Input material:

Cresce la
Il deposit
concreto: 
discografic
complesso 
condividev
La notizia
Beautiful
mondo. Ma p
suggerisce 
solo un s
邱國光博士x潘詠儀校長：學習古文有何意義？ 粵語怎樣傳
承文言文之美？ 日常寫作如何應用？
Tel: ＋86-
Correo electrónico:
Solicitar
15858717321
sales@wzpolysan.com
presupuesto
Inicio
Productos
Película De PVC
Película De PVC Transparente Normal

...

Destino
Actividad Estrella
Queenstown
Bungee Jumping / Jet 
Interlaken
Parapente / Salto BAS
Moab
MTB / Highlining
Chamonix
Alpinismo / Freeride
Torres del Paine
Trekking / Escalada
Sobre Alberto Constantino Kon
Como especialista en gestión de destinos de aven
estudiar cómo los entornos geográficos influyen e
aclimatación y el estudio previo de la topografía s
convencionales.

==

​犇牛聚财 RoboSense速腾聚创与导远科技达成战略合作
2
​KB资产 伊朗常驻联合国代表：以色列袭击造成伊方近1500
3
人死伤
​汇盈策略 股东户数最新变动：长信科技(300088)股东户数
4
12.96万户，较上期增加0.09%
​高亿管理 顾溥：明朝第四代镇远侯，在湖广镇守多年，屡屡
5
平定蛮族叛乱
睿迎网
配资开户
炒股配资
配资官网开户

Task statement: When the line with "Bungee Jumping / Jet" is reached in the data above, begin copying, and stop after the line with "convencionales."; copy each line exactly, both ends included.

Expected answer:
Bungee Jumping / Jet 
Interlaken
Parapente / Salto BAS
Moab
MTB / Highlining
Chamonix
Alpinismo / Freeride
Torres del Paine
Trekking / Escalada
Sobre Alberto Constantino Kon
Como especialista en gestión de destinos de aven
estudiar cómo los entornos geográficos influyen e
aclimatación y el estudio previo de la topografía s
convencionales.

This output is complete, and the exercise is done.